There are other cascades of interventions during labor. For example, routine electronic fetal monitoring leads to more cesarean sections, which lead to babies with respiratory distress syndrome or prematurity, which leads to putting these babies into newborn intensive care units. Every one of these interventions carries risks for mother and baby! It is easy to see how the high-tech approach to birth actually creates many new problems. Rather than change their habits, however, doctors conclude that birth is quite risky, when in reality doctors have caused it to be risky. This is one important reason why homebirths, freestanding birth center births and having your own midwife as the primary maternity caregiver are all associated with fewer risky interventions and, therefore, safer care.
No honest doctor would ever suggest that drugs given for pain are without risks. But in their pursuit of relieving a laboring mother's pain, doctors inevitably resort to prescribing drugs, when in fact, there are many non-pharmacological ways to relieve pain. For example, scientific research has proven a number of drug-free techniques to be effective in relieving the pain of normal labor, including: the continuous presence during labor of a midwife, a doula or a loved one; sitting in a tub of warm water or standing in a shower; freedom to move about and assume any position; massage; acupuncture; reflexology. None of these techniques involves any risk to the woman or her baby, and they are often promoted by midwives, but rarely promoted by doctors.
Other harmful technologies aside from those already mentioned are frequently used during birth, such as the use of drugs to start or speed up labor, forceps or vacuum extraction, and cutting of genitals (episiotomy); but space does not permit a review of all of them. In my book you will find information on how to get the most reliable data on specific technologies likely to be used during pregnancy and birth.
Why the Unnecessary Use of Technology?
To understand why so much unnecessary technology is used during pregnancy and birth, it is necessary to understand how technology comes to be used. We must first ask, Is the use of a new technology preceded by careful scientific evaluation, then followed by official approval for use and requirements for education of doctors in its use? Sadly, the truth lies in another direction. An example of a recent birth technology now rapidly spreading in the United States will illustrate the reality.
Several years ago a drug with the generic name misoprostol (called Cytotec by the drug company that manufactures it) was approved by the Food and Drug Administration (FDA) as a prescription drug to be used for certain ailments of the stomach. It is known that one of its side effects is severe cramps or contractions of the uterus, and for this reason the label says it should never be used on pregnant women. Obstetricians, however, discovered that given orally or vaginally, Cytotec, because of its side effect of violent uterine cramping, can induce (start) or accelerate labor.

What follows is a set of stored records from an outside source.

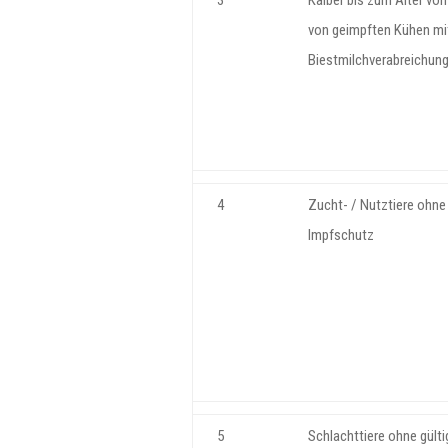
3
Kälber bis zum Alter vo
von geimpften Kühen mi
Biestmilchverabreichun
4
Zucht- / Nutztiere ohne
Impfschutz
5
Schlachttiere ohne gült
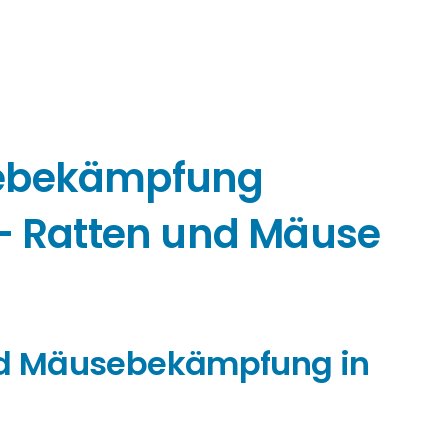
sebekämpfung
 – Ratten und Mäuse
und Mäusebekämpfung in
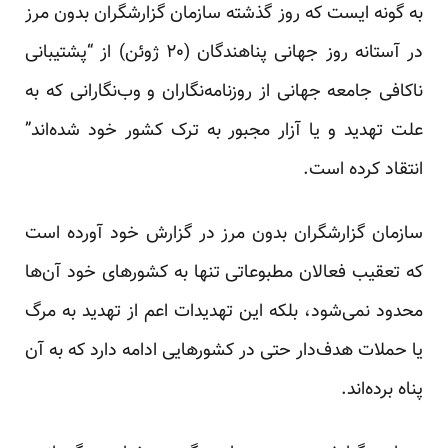
به گونه ایست که روز گذشته سازمان گزارشگران بدون مرز
در آستانه روز جهانی پناهندگان (۲۰ ژوئن) از “پشتیبانی
ناکافی جامعه جهانی از روزنامه‌نگاران و وب‌نگارانی که به
علت تهدید و یا آزار مجبور به ترک کشور خود شده‌اند”
انتقاد کرده است.
سازمان گزارشگران بدون مرز در گزارش خود آورده است
که تعقیب فعالان مطبوعاتی تنها به کشورهای خود آن‌ها
محدود نمی‌‌شود، بلکه این تهدیدات اعم از تهدید به مرگ
یا حملات هدف‌دار حتی در کشورهایی ادامه دارد که به آن
پناه برده‌اند.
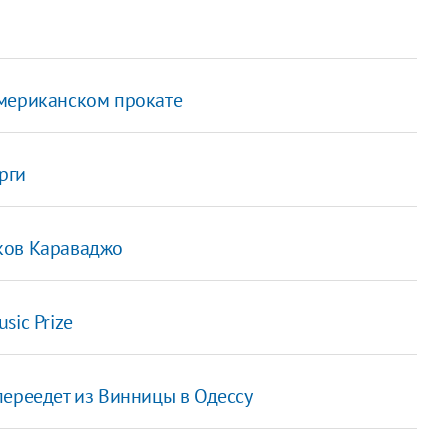
американском прокате
рги
ков Караваджо
sic Prize
переедет из Винницы в Одессу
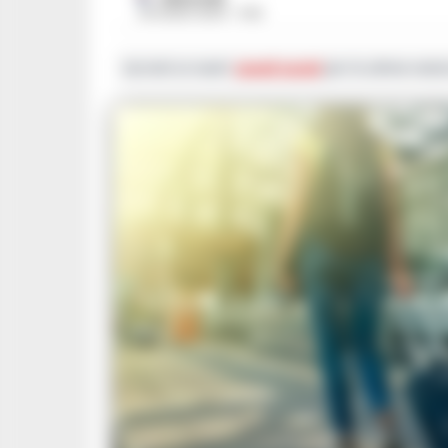
24 LUGLIO 2024 - 11:02
Iscriviti ai nostri
canali social
per le ultime notiz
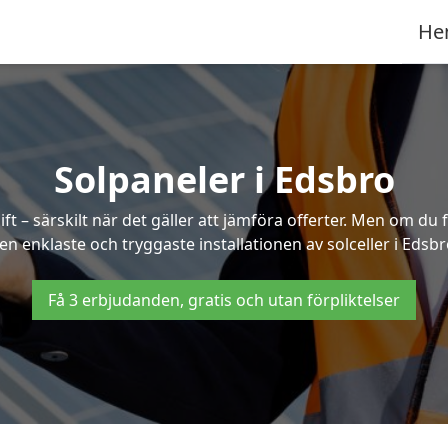
He
Solpaneler i Edsbro
ft – särskilt när det gäller att jämföra offerter. Men om du 
en enklaste och tryggaste installationen av solceller i Edsbr
Få 3 erbjudanden, gratis och utan förpliktelser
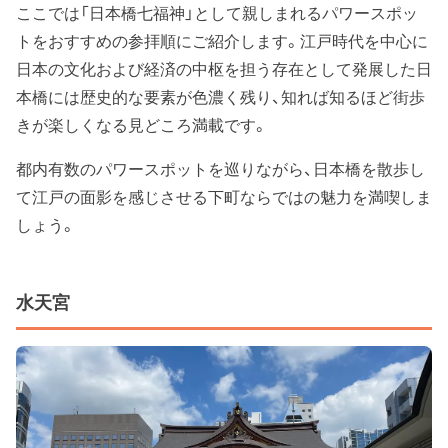
ここでは「日本橋七福神」として親しまれるパワースポッ
トをおすすめの参拝順にご紹介します。江戸時代を中心に
日本の文化および経済の中枢を担う存在として発展した日
本橋には歴史的な要素が色濃く残り、知れば知るほど街歩
きが楽しくなる見どころ満載です。
都内有数のパワースポットを巡りながら、日本橋を散歩し
て江戸の面影を感じさせる下町ならではの魅力を満喫しま
しょう。
水天宮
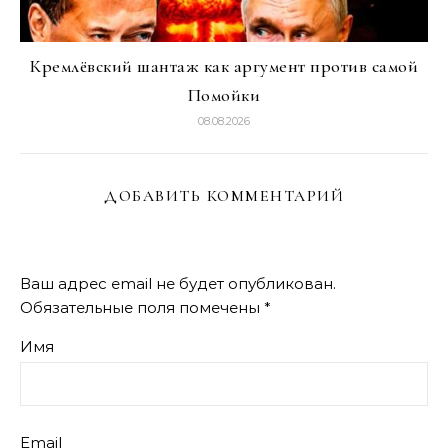
Кремлёвский шантаж как аргумент против самой
Помойки
08.08.2026
ДОБАВИТЬ КОММЕНТАРИЙ
Ваш адрес email не будет опубликован.
Обязательные поля помечены
*
Имя
Email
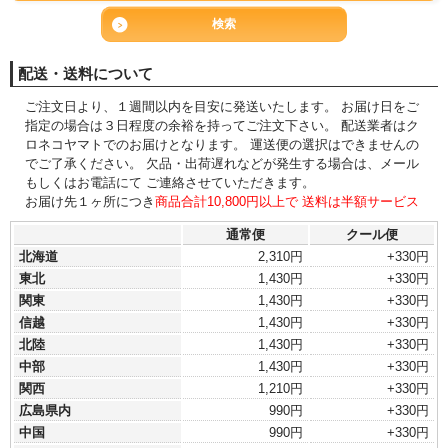
配送・送料について
ご注文日より、１週間以内を目安に発送いたします。 お届け日をご
指定の場合は３日程度の余裕を持ってご注文下さい。 配送業者はク
ロネコヤマトでのお届けとなります。 運送便の選択はできませんの
でご了承ください。 欠品・出荷遅れなどが発生する場合は、メール
もしくはお電話にて ご連絡させていただきます。
お届け先１ヶ所につき
商品合計10,800円以上で 送料は半額サービス
通常便
クール便
北海道
2,310円
+330円
東北
1,430円
+330円
関東
1,430円
+330円
信越
1,430円
+330円
北陸
1,430円
+330円
中部
1,430円
+330円
関西
1,210円
+330円
広島県内
990円
+330円
中国
990円
+330円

So without any prior testing of Cytotec for labor induction, obstetricians began to use it on their birthing women. Doctors on the Internet began to describe their experience with this new way of inducing labor. One doctor wrote, "I must say I have heard some great things about Cytotec myself. Just be careful. The stuff turns the cervix to complete mushie." A few studies have appeared in obstetric journals, but all the studies are too small to give adequate scientific evidence about this use of the drug. These studies did show some risks, such as a tendency for the fetus's heart to start racing, as well as other signs of fetal distress, and the explosion or rupture of the uterus in a few women. A review of the scientific evidence by a highly prestigious scientific body says that because of the lack of sufficient scientific evaluation and the reports of serious side effects, the use of Cytotec for labor induction "cannot be recommended for routine use at this stage."

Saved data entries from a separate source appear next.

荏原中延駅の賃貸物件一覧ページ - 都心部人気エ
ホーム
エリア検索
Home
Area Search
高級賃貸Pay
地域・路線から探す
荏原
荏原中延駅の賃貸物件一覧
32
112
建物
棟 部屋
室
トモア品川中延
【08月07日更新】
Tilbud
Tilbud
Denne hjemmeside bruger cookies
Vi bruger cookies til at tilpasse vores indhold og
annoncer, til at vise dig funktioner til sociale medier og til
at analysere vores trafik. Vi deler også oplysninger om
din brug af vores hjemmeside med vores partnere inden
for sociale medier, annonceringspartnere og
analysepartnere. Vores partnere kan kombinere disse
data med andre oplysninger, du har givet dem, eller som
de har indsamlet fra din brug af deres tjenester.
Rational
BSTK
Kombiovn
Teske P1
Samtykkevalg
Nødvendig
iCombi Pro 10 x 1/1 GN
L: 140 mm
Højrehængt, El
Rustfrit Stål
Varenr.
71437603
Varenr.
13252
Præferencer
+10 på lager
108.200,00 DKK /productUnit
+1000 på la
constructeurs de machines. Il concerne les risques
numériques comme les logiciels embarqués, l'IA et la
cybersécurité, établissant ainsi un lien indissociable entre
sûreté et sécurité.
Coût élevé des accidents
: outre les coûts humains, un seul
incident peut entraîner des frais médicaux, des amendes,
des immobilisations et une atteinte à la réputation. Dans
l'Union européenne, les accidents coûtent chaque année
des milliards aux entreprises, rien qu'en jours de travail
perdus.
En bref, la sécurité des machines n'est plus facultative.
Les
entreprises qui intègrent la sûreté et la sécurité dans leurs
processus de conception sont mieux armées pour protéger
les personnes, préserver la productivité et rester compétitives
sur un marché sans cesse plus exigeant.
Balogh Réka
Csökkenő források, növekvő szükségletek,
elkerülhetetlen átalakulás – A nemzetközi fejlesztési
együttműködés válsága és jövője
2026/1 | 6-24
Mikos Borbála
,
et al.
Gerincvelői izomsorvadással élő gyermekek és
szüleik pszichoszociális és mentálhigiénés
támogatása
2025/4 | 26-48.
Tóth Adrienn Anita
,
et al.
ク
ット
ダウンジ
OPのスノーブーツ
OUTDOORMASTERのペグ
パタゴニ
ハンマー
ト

The fact that Cytotec is not approved by the FDA for labor induction, is not approved for this use by the drug manufacturer (who still states on the label that it is not to be given to pregnant women), is not endorsed by either the American College of Obstetricians and Gynecologists or midwifery organizations, and is not approved by scientists for routine use has had no apparent effect on the enthusiasm with which doctors are starting to use it. And there is nothing to stop doctors from using Cytotec for this "off label" purpose, because although the FDA must approve a drug before it goes on the market, once it is on the market for a specified purpose, any doctor can use it in any dose for any purpose on any patient.

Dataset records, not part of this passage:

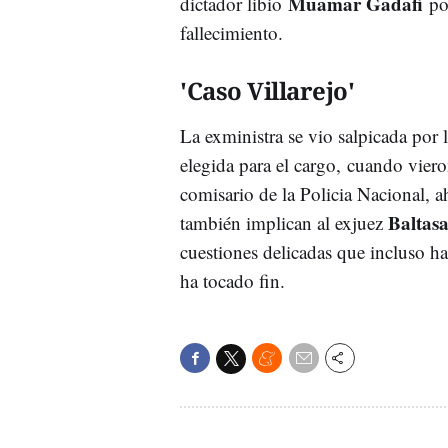
Muamar Gadafi
dictador libio
por
fallecimiento.
'Caso Villarejo'
La exministra se vio salpicada por l
elegida para el cargo, cuando vier
comisario de la Policia Nacional, a
Baltas
también implican al exjuez
cuestiones delicadas que incluso ha
ha tocado fin.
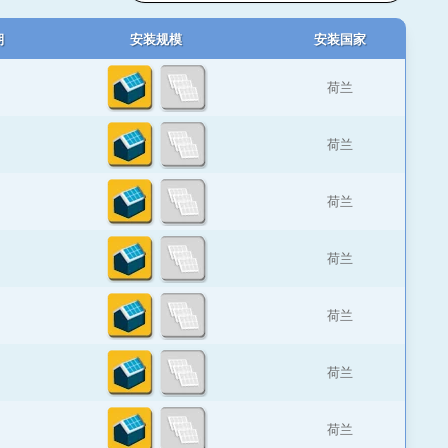
期
安装规模
安装国家
荷兰
荷兰
荷兰
荷兰
荷兰
荷兰
荷兰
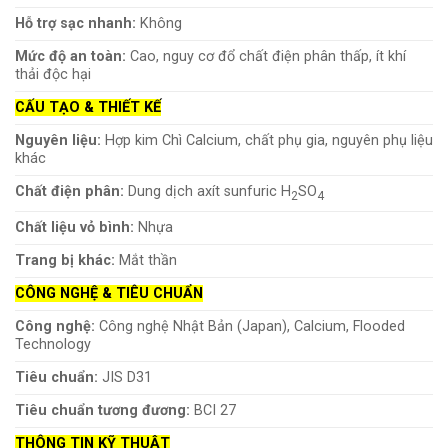
Hỗ trợ sạc nhanh:
Không
Mức độ an toàn:
Cao, nguy cơ đổ chất điện phân thấp, ít khí
thải độc hại
CẤU TẠO & THIẾT KẾ
Nguyên liệu:
Hợp kim Chì Calcium, chất phụ gia, nguyên phụ liệu
khác
Chất điện phân:
Dung dịch axít sunfuric H
SO
2
4
Chất liệu vỏ bình:
Nhựa
Trang bị khác:
Mắt thần
CÔNG NGHỆ & TIÊU CHUẨN
Công nghệ:
Công nghệ Nhật Bản (Japan), Calcium, Flooded
Technology
Tiêu chuẩn:
JIS D31
Tiêu chuẩn tương đương:
BCI 27
THÔNG TIN KỸ THUẬT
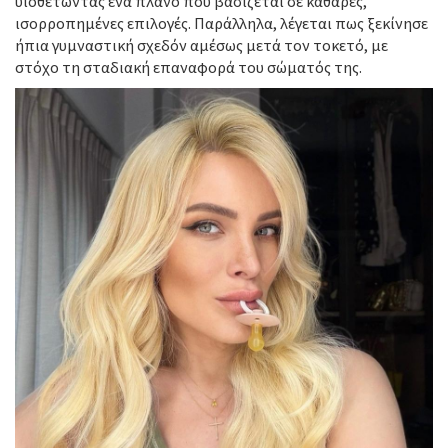
υιοθετώντας ένα πλάνο που βασίζεται σε καθαρές,
ισορροπημένες επιλογές. Παράλληλα, λέγεται πως ξεκίνησε
ήπια γυμναστική σχεδόν αμέσως μετά τον τοκετό, με
στόχο τη σταδιακή επαναφορά του σώματός της.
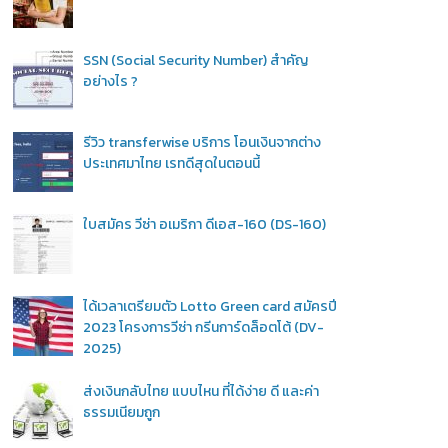
SSN (Social Security Number) สำคัญ
อย่างไร ?
รีวิว transferwise บริการ โอนเงินจากต่าง
ประเทศมาไทย เรทดีสุดในตอนนี้
ใบสมัคร วีซ่า อเมริกา ดีเอส-160 (DS-160)
ได้เวลาเตรียมตัว Lotto Green card สมัครปี
2023 โครงการวีซ่า กรีนการ์ดล็อตโต้ (DV-
2025)
ส่งเงินกลับไทย แบบไหน ที่ได้ง่าย ดี และค่า
ธรรมเนียมถูก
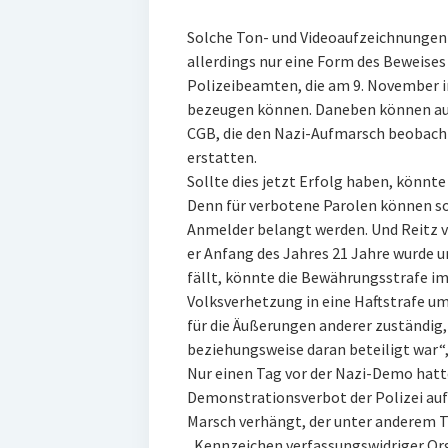
Solche Ton- und Videoaufzeichnungen 
allerdings nur eine Form des Beweises 
Polizeibeamten, die am 9. November i
bezeugen können. Daneben können auc
CGB, die den Nazi-Aufmarsch beobacht
erstatten.
Sollte dies jetzt Erfolg haben, könnt
Denn für verbotene Parolen können s
Anmelder belangt werden. Und Reitz v
er Anfang des Jahres 21 Jahre wurde 
fällt, könnte die Bewährungsstrafe im
Volksverhetzung in eine Haftstrafe um
für die Äußerungen anderer zuständig,
beziehungsweise daran beteiligt war“,
Nur einen Tag vor der Nazi-Demo hatt
Demonstrationsverbot der Polizei au
Marsch verhängt, der unter anderem T
„Kennzeichen verfassungswidriger Org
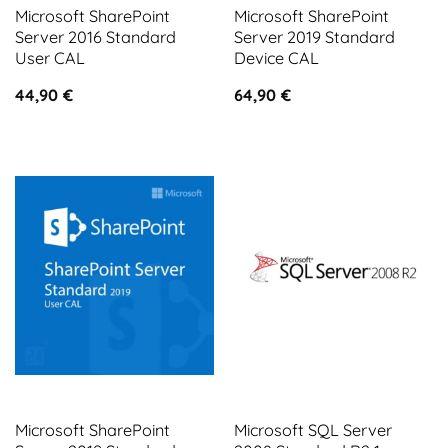
Microsoft SharePoint
Microsoft SharePoint
Server 2016 Standard
Server 2019 Standard
User CAL
Device CAL
44,90
€
64,90
€
Microsoft SharePoint
Microsoft SQL Server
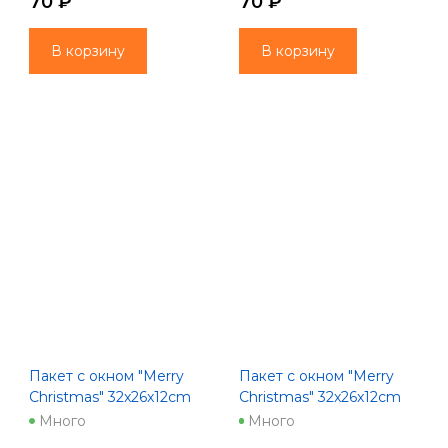
70 ₽
70 ₽
В корзину
В корзину
Пакет с окном "Merry
Пакет с окном "Merry
Christmas" 32x26x12cm
Christmas" 32x26x12cm
зеленый
красный
Много
Много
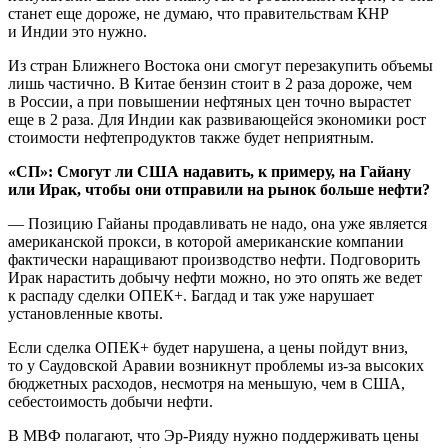
станет еще дороже, не думаю, что правительствам КНР
и Индии это нужно.
Из стран Ближнего Востока они смогут перезакупить объемы
лишь частично. В Китае бензин стоит в 2 раза дороже, чем
в России, а при повышении нефтяных цен точно вырастет
еще в 2 раза. Для Индии как развивающейся экономики рост
стоимости нефтепродуктов также будет неприятным.
«СП»: Смогут ли США надавить, к примеру, на Гайану
или Ирак, чтобы они отправили на рынок больше нефти?
— Позицию Гайаны продавливать не надо, она уже является
американской прокси, в которой американские компании
фактически наращивают производство нефти. Подговорить
Ирак нарастить добычу нефти можно, но это опять же ведет
к распаду сделки ОПЕК+. Багдад и так уже нарушает
установленные квоты.
Если сделка ОПЕК+ будет нарушена, а цены пойдут вниз,
то у Саудовской Аравии возникнут проблемы из-за высоких
бюджетных расходов, несмотря на меньшую, чем в США,
себестоимость добычи нефти.
В МВФ полагают, что Эр-Рияду нужно поддерживать цены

After one obstetrician in South Dakota proudly told me over lunch that he was the first doctor in his community to use Cytotec for labor induction and now urges other doctors to use it, he justified his actions: "We will wait forever for the bureaucrats at the FDA in Washington, D.C., to approve drugs, so we must try them out ourselves if we want progress." When asked, he admitted he doesn't tell the women to whom he is giving Cytotec that the drug is not approved for this purpose, nor does he ask for informed consent. He scoffed at my suggestion that he is experimenting on women without their knowledge, much less their consent. The Oregon State Health Department told me their records show Cytotec to be the most common way of inducing labor in that state, and it is used on thousands of laboring women.
The use of Cytotec on birthing women has spread like wildfire for a very simple reason, told to me by many doctors: its use brings back the possibility of "daylight obstetrics"—that is, women brought to the hospital first thing in the morning and induced with Cytotec will give birth by late afternoon and the doctor can be home for dinner. How many women will have their uterus ruptured before a court case finally applies the brakes to this practice? I personally welcome learning of cases where Cytotec induction was used without fully informed consent and there was subsequent uterine rupture, cervical laceration or other serious complications.
The unsystematic, untested way in which Cytotec for labor induction was introduced and disseminated is typical for the technologies used during pregnancy and birth. Ultrasound scanning during pregnancy and electronic fetal monitoring during labor are further examples of uncontrolled introduction and dissemination of untested technologies. There is a big gap between what we know to be the best scientific maternity care practices and what is actually practiced. As a result, there is no consumer protection except litigation. Doctors blame lawyers and women for the fact that more than 70 percent of American obstetricians have been sued one or more times, but litigation is the only way a woman and her family can protect themselves against malpractice.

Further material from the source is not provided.